The music usually sounds on Sunday mornings, but many churches hold services several times a week.
Some say it’s too much. In suburbs of the capital Accra, neighbors and local lawmakers say raucous, all-night church services have become too noisy to tolerate.
Sam Atukwei Quaye, municipal chief executive in the Ga West district, said it’s a matter of balancing religious interest with civic responsibility.
"People will want to shout and they will want to make noise and make joy, loudly, thinking that they are praising their God – and, in so doing, trample upon other peoples’ right to live in a serene environment," Quaye said.
Neighbors take legal action
Over the past year, the authorities in Ga West have gone to court to seek fines or sanctions against 10 to 15 churches because of their noise levels, Quaye said. Many other churches in the district have received warnings or reached out-of-court settlements.
At the Jewels of God Church in the town of Pokuase, church secretary Vincent Otchere said complaints from irate neighbors have forced members to tone down the music and preaching at their all-night prayer services. Those services use music to enhance prayer – and to keep congregants from falling asleep in the wee hours.
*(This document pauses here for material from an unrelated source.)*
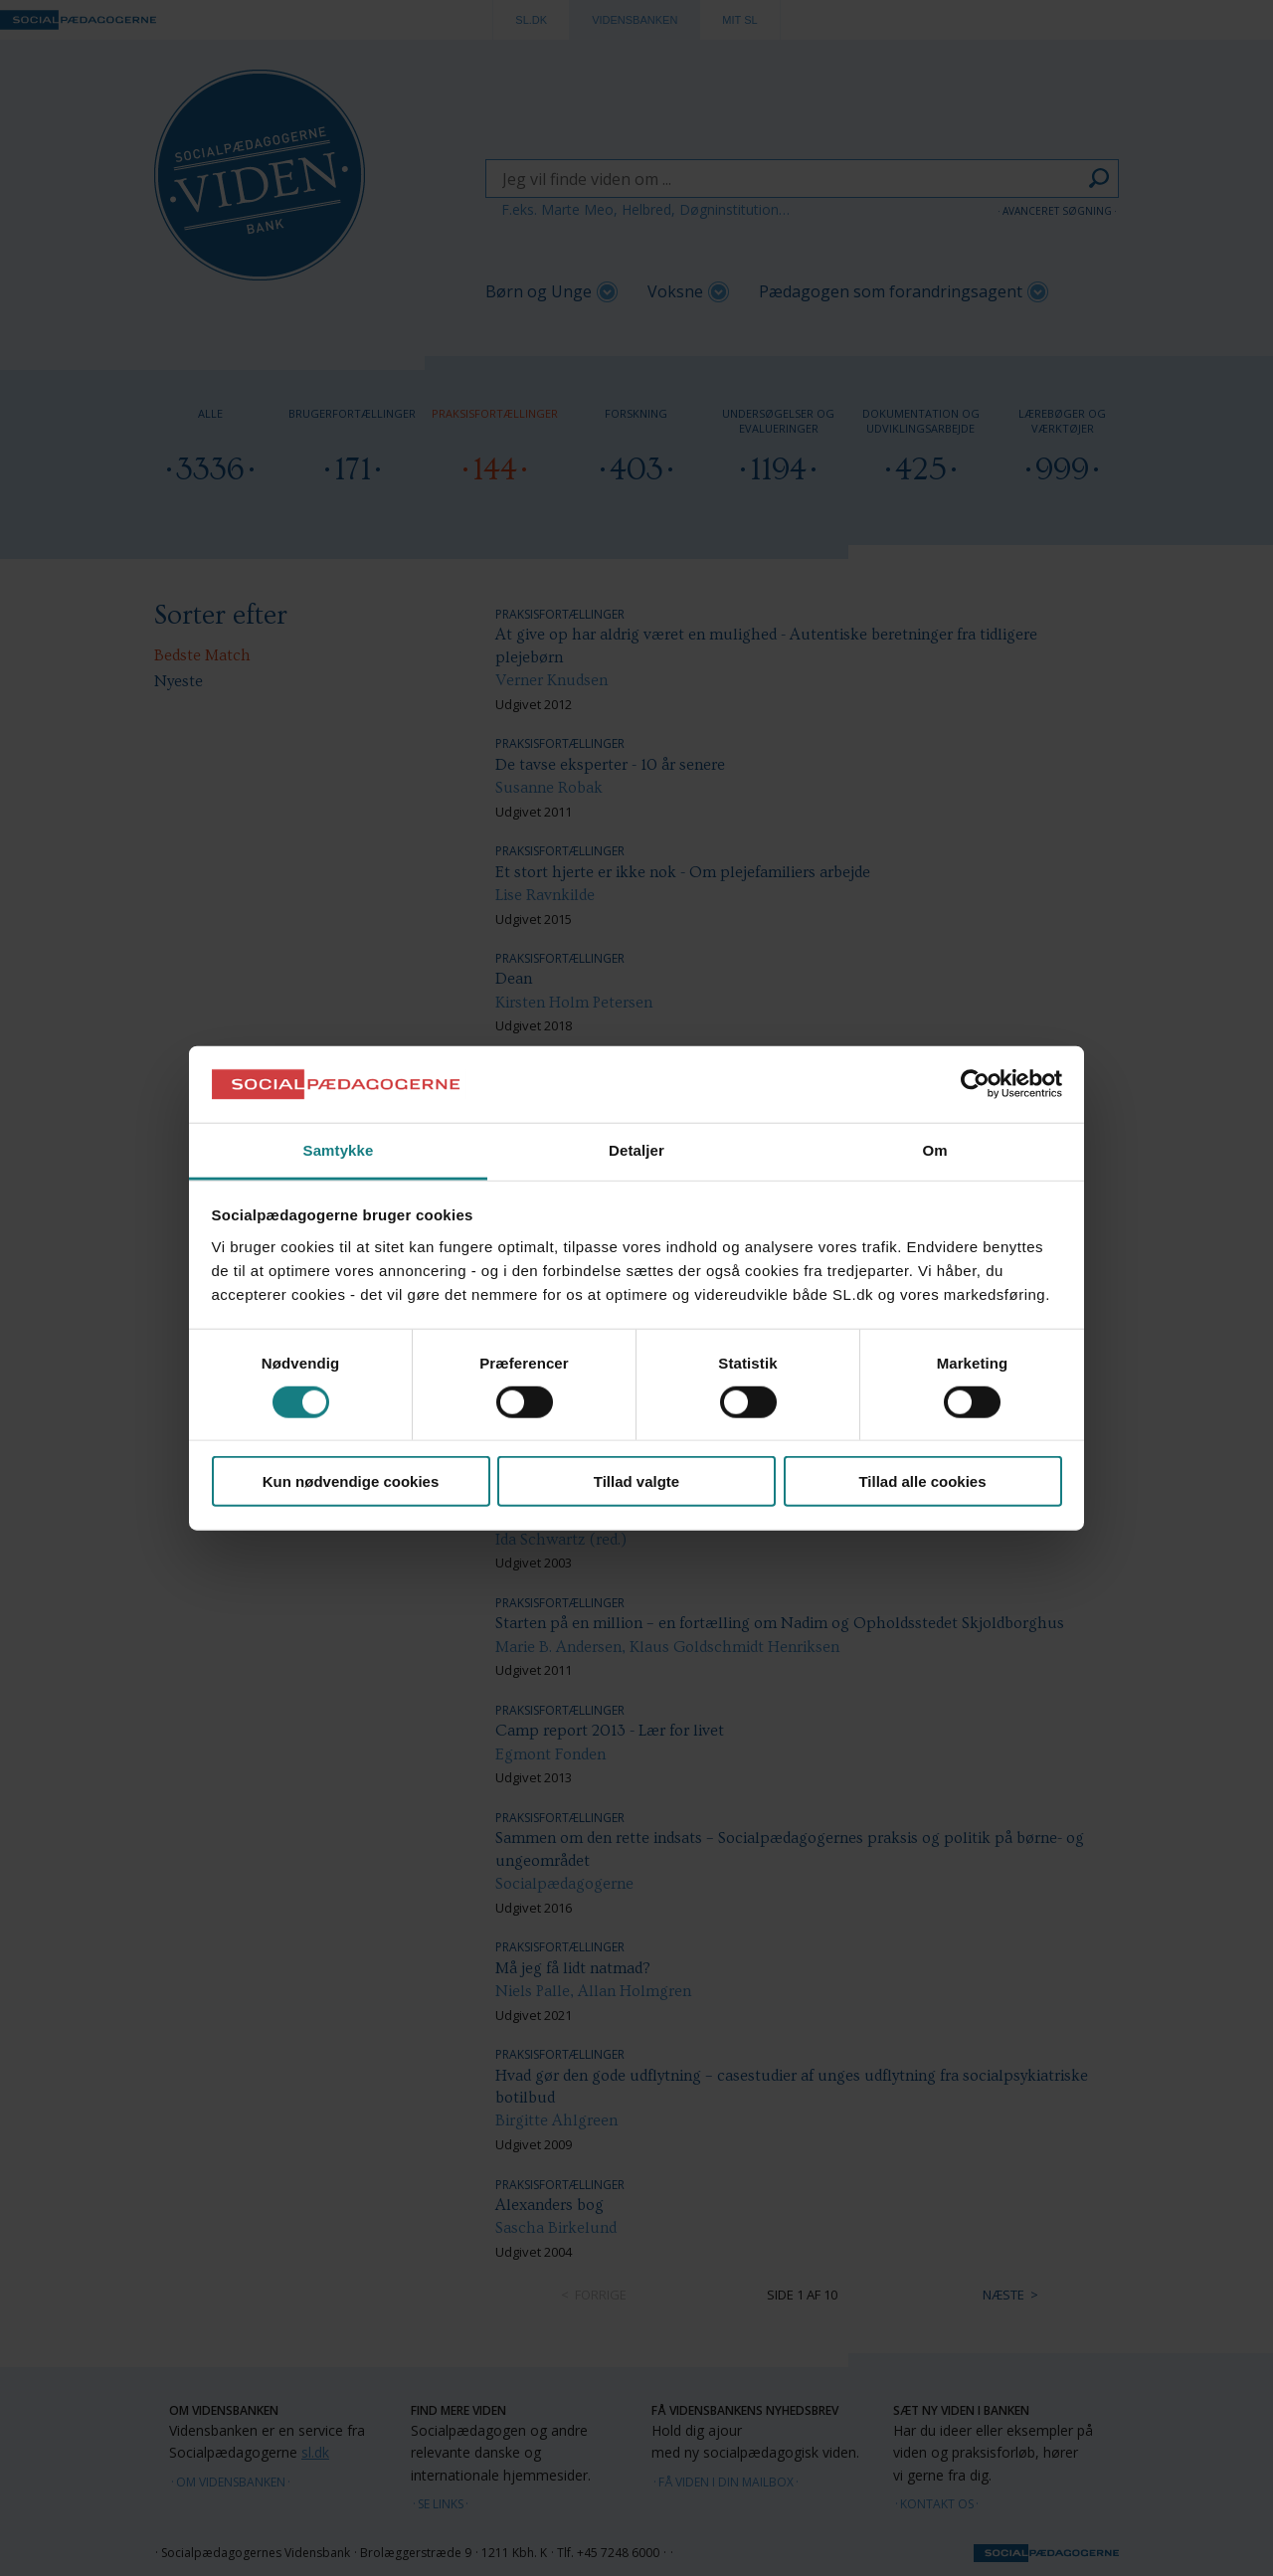 This screenshot has height=2576, width=1273. I want to click on Kun nødvendige cookies, so click(351, 1481).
Otchere has met with one of the neighbors to address complaints and explain the church’s position.
"Actually, we were able to solve things out," he said.
A 2012 survey ranked Ghana as among the world’s most religious countries. All but a small minority either attends a church or mosque or practices some other traditional religion.
Emmanuel Kumi attends an evangelical church. While churches must be allowed to operate, he said, pastors must know their limits.
Church members should "manage their noise to be able to make the people happy around them," Kumi said.
District officials aim to have dialogue instead of prosecution, Quaye said.
With at least hundreds of churches spread across the sprawling city, they have their work cut out for them.